Discussion in 'Architecture and Products' started by Arun, May 25, 2003.

  1. mczak

    Veteran

    Joined:
    Oct 24, 2002
    Messages:
    3,022
    Likes Received:
    122
    I doubt if you start right now to develop a new game that you want to use shaders which actually *require* FP32. Plus, you could most likely easily develop this with a card only capable of FP24, it just would look slightly worse in worst case, but there really shouldn't be much of a difference for developing. I also can't really see what "optimizations for a fp32 based architecture" would be. That you can have longer shaders is probably a feature which developers like however, that's why ATI has included the F-buffer.
    And even if it's true that somehow FP32 (even slow) might be appealing to developers, I think Nvidia makes more money for selling cards to gamers than for giving them to developers :) (not to say this is not important, but if you want to make money now those interesting-for-developers-only features just don't cut it).
    I'd agree that pretty much all you need right now is fast DX8 performance for current games. But, for this you could just use a GF4 Ti chip as well. And, more important, ATI shows that you can actually have very good performance for BOTH FX12 and FP24, and actually with a considerable smaller (about 20%) transistor count (true for both R350 vs. NV35 and RV350 vs NV31) too (though I don't know the die size for these chips, since die size is what primarily determines costs of the chip AFAIK this would be more helpful than transistor count).
     
  2. Dave H

    Regular

    Joined:
    Jan 21, 2003
    Messages:
    564
    Likes Received:
    0
    It seems to me that the issue of FP32 vs. FP24 was settled for gaming situations with the DX9 spec requiring only FP24. Certainly one can come up with shaders where accumulated error will start showing artifacts in FP24 but not FP32. But the thing is, because of what the spec says and because ATI only supports FP24, you'll never find any such shaders in a DX9 game.

    Now, if DX10, as rumored, moves from seperate PS and VS models to a unified shader model, then presumably that will require FP32 precision throughout. And so, in two years or so when DX10 comes out, you can expect ATI to support FP32 fragment shaders, too. Of course such support will only be in DX10, and as today's NV3x cards won't be able to run those DX10 shaders, their FP32 support seems rather moot.
     
  3. Luminescent

    Veteran

    Joined:
    Aug 4, 2002
    Messages:
    1,036
    Likes Received:
    0
    Location:
    Miami, Fl
    It doesn't seem the 5900 FX is as slow, when using fp32 precision, as others make it out to be. Achieving 1/2 to 2/3's the fp performance of R350 (in the new build of futuremark and rightmark, at least, which seems to force high precision) with fp32 component precision and no register optimizations is no slouch, not to mention fp16 functions at almost twice the speed of fp32(most times).

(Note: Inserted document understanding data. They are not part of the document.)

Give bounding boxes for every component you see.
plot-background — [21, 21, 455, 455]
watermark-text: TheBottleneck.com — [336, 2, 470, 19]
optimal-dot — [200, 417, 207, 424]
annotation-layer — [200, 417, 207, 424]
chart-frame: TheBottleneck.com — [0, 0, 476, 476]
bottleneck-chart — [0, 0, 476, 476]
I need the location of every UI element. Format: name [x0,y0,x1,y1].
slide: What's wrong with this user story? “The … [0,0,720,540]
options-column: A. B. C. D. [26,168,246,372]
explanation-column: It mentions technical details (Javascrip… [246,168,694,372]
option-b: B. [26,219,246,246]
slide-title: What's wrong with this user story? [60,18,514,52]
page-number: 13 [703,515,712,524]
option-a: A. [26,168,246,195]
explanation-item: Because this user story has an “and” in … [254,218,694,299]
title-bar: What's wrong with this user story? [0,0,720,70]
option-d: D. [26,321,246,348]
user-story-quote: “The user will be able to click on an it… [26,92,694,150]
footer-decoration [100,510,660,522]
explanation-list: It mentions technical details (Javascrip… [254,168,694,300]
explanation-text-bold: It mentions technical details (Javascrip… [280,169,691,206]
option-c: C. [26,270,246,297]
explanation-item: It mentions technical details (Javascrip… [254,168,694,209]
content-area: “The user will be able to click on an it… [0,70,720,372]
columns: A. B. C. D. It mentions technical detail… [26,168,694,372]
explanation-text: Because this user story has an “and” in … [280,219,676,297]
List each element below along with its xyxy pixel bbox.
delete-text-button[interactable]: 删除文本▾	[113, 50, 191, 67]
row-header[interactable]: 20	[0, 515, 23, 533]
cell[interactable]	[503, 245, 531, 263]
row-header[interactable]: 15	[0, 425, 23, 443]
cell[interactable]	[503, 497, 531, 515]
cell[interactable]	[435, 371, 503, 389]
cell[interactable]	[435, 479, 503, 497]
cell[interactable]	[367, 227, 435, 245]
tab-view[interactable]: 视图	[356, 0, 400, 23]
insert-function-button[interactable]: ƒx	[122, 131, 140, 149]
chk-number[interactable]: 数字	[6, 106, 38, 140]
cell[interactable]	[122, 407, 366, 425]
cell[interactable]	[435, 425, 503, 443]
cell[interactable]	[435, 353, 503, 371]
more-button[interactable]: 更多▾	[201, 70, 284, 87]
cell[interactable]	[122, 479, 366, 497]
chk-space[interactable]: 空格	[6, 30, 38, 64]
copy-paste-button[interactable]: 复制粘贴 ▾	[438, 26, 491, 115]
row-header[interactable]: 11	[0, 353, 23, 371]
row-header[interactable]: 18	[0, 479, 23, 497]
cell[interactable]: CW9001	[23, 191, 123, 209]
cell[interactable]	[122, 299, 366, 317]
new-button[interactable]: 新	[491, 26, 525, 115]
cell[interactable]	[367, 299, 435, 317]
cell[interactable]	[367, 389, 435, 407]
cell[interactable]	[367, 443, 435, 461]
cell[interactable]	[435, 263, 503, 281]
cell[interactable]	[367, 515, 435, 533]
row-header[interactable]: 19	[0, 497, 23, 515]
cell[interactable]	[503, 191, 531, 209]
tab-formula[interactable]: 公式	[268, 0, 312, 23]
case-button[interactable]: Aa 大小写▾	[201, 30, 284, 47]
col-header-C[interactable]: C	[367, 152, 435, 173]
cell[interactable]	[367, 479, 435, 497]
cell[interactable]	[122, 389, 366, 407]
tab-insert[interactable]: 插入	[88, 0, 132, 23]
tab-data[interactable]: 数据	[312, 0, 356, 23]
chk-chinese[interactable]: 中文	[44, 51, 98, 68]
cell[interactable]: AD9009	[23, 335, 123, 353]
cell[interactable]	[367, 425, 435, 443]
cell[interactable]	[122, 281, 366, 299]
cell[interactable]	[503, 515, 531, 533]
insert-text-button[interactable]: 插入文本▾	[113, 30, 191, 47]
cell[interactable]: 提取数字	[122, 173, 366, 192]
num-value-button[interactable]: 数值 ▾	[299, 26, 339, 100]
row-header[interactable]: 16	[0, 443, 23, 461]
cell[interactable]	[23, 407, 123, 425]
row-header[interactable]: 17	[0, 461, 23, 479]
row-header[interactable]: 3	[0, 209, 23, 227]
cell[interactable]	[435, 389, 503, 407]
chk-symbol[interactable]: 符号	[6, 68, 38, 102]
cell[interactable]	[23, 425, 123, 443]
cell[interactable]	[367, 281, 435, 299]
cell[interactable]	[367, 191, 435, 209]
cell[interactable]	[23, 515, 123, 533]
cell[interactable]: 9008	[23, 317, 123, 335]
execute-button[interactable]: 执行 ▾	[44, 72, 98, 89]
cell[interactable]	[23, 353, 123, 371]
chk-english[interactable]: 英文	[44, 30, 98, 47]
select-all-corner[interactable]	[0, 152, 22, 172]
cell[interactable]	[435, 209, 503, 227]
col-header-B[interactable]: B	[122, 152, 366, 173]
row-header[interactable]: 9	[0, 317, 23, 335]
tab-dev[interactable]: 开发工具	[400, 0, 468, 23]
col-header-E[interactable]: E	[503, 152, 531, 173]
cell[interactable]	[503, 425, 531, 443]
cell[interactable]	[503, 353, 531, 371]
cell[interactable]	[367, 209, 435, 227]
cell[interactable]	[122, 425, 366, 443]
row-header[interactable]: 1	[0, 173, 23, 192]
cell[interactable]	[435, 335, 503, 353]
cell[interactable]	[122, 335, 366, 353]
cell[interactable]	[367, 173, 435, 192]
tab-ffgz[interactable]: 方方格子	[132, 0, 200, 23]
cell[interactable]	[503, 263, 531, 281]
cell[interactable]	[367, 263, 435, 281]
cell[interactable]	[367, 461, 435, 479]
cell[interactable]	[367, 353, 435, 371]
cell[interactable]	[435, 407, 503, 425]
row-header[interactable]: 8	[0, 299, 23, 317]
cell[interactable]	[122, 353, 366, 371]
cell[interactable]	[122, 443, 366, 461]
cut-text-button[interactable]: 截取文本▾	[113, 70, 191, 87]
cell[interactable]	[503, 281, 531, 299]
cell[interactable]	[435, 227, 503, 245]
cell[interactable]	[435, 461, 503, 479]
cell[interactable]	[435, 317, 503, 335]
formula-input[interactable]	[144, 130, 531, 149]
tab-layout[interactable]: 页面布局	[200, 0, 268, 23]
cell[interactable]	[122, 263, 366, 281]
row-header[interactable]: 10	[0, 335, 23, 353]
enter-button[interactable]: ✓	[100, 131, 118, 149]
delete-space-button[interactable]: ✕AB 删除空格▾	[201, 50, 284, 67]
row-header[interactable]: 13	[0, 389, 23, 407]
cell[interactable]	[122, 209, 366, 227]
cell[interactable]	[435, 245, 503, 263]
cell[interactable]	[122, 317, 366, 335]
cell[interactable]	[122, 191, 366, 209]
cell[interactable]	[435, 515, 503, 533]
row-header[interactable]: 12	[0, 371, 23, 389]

Stupid thing is, that the performance hit from fp32, as opposed to fp24, isn't because of the fp execution units but because of register usage penalties.
     
  4. Josiah

    Newcomer

    Joined:
    Mar 23, 2003
    Messages:
    224
    Likes Received:
    0
    previously, it's been said that the 5900 will run the ARB path in Doom 3 just as fast as the NVIDIA path. does this all mean that's not true???
     
  5. Dave H

    Regular

    Joined:
    Jan 21, 2003
    Messages:
    564
    Likes Received:
    0
    Does ARB_fragment_program support a partial precision hint like PS2.0? If so, is it a hint that applies to the entire shader or can it be used with instruction-level granularity?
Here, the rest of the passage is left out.